Mounting tensions between China and the U.S. have spilled over into the realm of technology. Big Chinese companies including Huawei Technologies Co., ByteDance Ltd.’s TikTok, Tencent Holdings Ltd.’s WeChat and Semiconductor Manufacturing International Corp. find themselves in Washington’s cross-hairs.
“Chinese authorities may have learned a lesson from the U.S. and other countries,” said Qing Ren, a partner at Global Law Office in Beijing.
A report carried by official Xinhua News Agency said the draft law stipulates that China could take reciprocal measures against a certain country or region that has “abused export control measures and damaged China’s national security and interests.”
The official Legal Daily reported on Thursday that some legislators had suggested source codes, algorithms and technical documents be added as controlled items, and that China should set up some restrictions on exporting technologies on which Beijing has a competitive edge, such as 5G and quantum communications.
Whether Beijing will allow the export of valuable Chinese technology is one of the biggest uncertainties hovering over the partial sale of TikTok to Oracle Corp. and American investors. China in August asserted the right to block the deal by adding speech recognition and recommendation technology — the core of TikTok’s global popularity — to a list of regulated exports.
The existing control lists are much narrower than the one used by the U.S., staying limited to materials that could be used for nuclear, chemical or biological weapons, Ren said. If it’s expanded in the future “then more products or technologies will be subject to export control in China,” he said.
While the U.S. is generally ahead of China in most spheres, China controls critical aspects of technology in industries from wireless networking to unmanned aerial vehicles.

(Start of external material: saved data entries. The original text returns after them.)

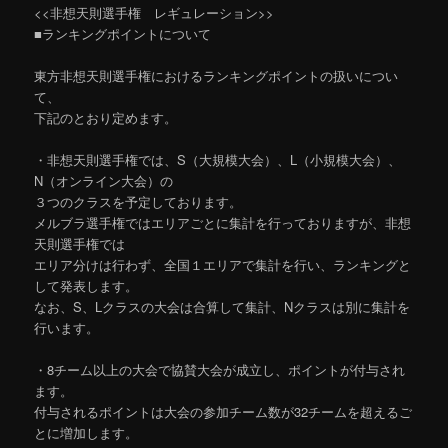
<<非想天則選手権 レギュレーション>>
■ランキングポイントについて
東方非想天則選手権におけるランキングポイントの扱いについ
て、
下記のとおり定めます。
・非想天則選手権では、S（大規模大会）、L（小規模大会）、
N（オンライン大会）の
３つのクラスを予定しております。
メルブラ選手権ではエリアごとに集計を行っておりますが、非想
天則選手権では
エリア分けは行わず、全国１エリアで集計を行い、ランキングと
して発表します。
なお、S、Lクラスの大会は合算して集計、Nクラスは別に集計を
行います。
・8チーム以上の大会で協賛大会が成立し、ポイントが付与され
ます。
付与されるポイントは大会の参加チーム数が32チームを超えるご
とに増加します。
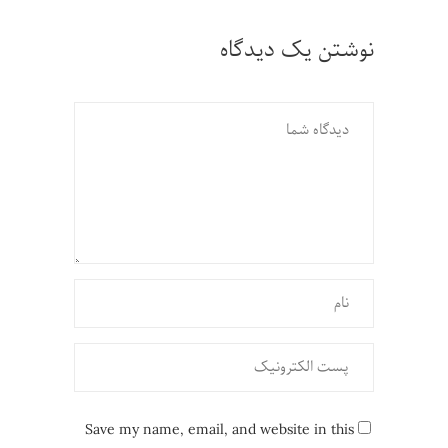
نوشتن یک دیدگاه
Save my name, email, and website in this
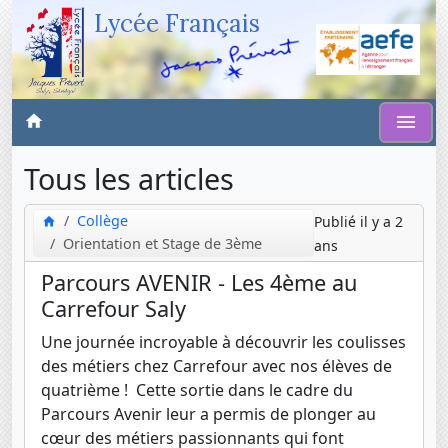
Lycée Français
Tous les articles
Collège
Publié il y a 2
Orientation et Stage de 3ème
ans
Parcours AVENIR - Les 4ème au
Carrefour Saly
Une journée incroyable à découvrir les coulisses
des métiers chez Carrefour avec nos élèves de
quatrième ! Cette sortie dans le cadre du
Parcours Avenir leur a permis de plonger au
cœur des métiers passionnants qui font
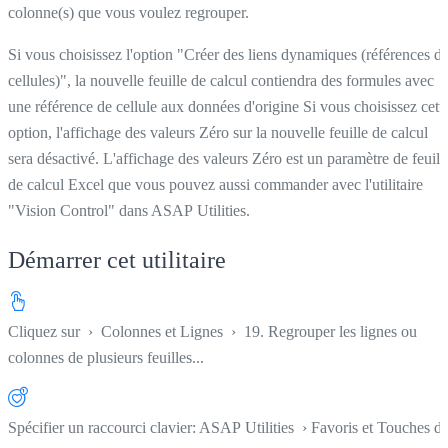
colonne(s) que vous voulez regrouper.
Si vous choisissez l'option "Créer des liens dynamiques (références d
cellules)", la nouvelle feuille de calcul contiendra des formules avec
une référence de cellule aux données d'origine Si vous choisissez cett
option, l'affichage des valeurs Zéro sur la nouvelle feuille de calcul
sera désactivé. L'affichage des valeurs Zéro est un paramètre de feuill
de calcul Excel que vous pouvez aussi commander avec l'utilitaire
"Vision Control" dans ASAP Utilities.
Démarrer cet utilitaire
Cliquez sur
›
Colonnes et Lignes
›
19. Regrouper les lignes ou
colonnes de plusieurs feuilles...
Spécifier un raccourci clavier: ASAP Utilities › Favoris et Touches d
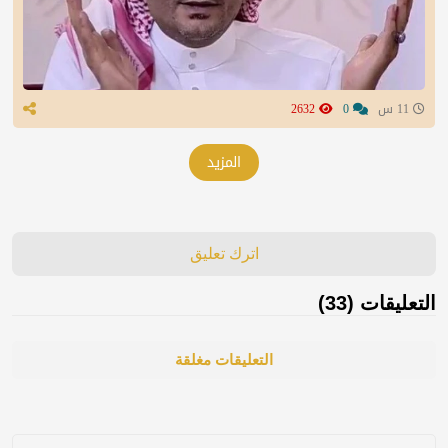
11 س
0
2632
المزيد
اترك تعليق
التعليقات (33)
التعليقات مغلقة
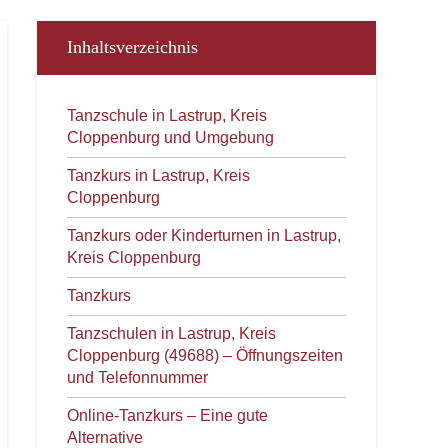
Inhaltsverzeichnis
Tanzschule in Lastrup, Kreis
Cloppenburg und Umgebung
Tanzkurs in Lastrup, Kreis
Cloppenburg
Tanzkurs oder Kinderturnen in Lastrup,
Kreis Cloppenburg
Tanzkurs
Tanzschulen in Lastrup, Kreis
Cloppenburg (49688) – Öffnungszeiten
und Telefonnummer
Online-Tanzkurs – Eine gute
Alternative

American officials have warned that Huawei — the leader in next-generation wireless patents — controls a 10th of worldwide essential 5G patents, and its deep involvement in international standards-setting could post a threat to U.S. national security. The company ranked among the top 10 recipients of U.S. patents in 2019 — helping China become the fourth-biggest recipient of American patents, behind Japan and South Korea but ahead of Germany for the first time.
Chinese companies have also made headway in dominating certain niches. Shenzhen-based SZ DJI Technology Co. controls something like three-quarters of the global consumer drones market. Display maker BOE Technology Group is aggressively filing patents in its bid to get into next-generation OLED screens for smartphones.
And in artificial intelligence, companies from Alibaba Group Holding Ltd. to Tencent Holdings Ltd. and upstarts like SenseTime Group Ltd. are taking advantage of unparalleled reserves of data to advance in areas such as facial recognition.
When approved, China’s law will be applied extra-territorially, taking a page from the U.S. Export Administration Regulations’ long-arm jurisdiction that Beijing has frequently criticized. Foreign Ministry officials have repeatedly accused Washington of stretching and abusing the concept of national security in justifying actions against Chinese companies.
China is the biggest exporting country in the world and overseas sales provide jobs for millions of people, so it will be careful not to abuse the law, said Mei Xinyu, a researcher at a research group under China’s Commerce Ministry. “We highly value China’s image as a reliable supplier in the international market,” Mei said. “So we wouldn’t expand the scope of export control at will.”
China’s Ministry of Commerce first published a draft of the legislation in June 2017. It went through two reviews by the NPC in December 2019 and at the end of June. When the draft bill was introduced for its first review, Minister of Commerce Zhong Shan explained to the national legislature that export control is a mechanism aimed at “honoring international obligations such as nonproliferation and safeguarding national security and developmental interests.”
But in a draft reviewed in June, national security was given higher priority.
“Threats to national security could come from various fields, including the economic field,” said Cui Fan, a professor of international trade at the University of International Business and Economics. “But we can’t confuse normal competition between companies with threats to economic security and national interests.”
The latest version further clarifies the scope of controlled items and punishment measures for violations. Government departments overseeing export control should publish export control guidance in a timely manner, a spokesperson of the NPC’s legislative affairs commission said on Monday, without elaborating.
Foreign companies need not fear the law since it applied equally to all companies operating in China, according to Ren from Global Law Office. Still, he said, foreign-invested companies should be careful if their activities involve the export of technologies.
“Chinese employees maybe are not allowed to release the controlled technologies to their foreign colleagues,” Ren said. “This depends on the very specific circumstances of the each individual company. But it could happen.”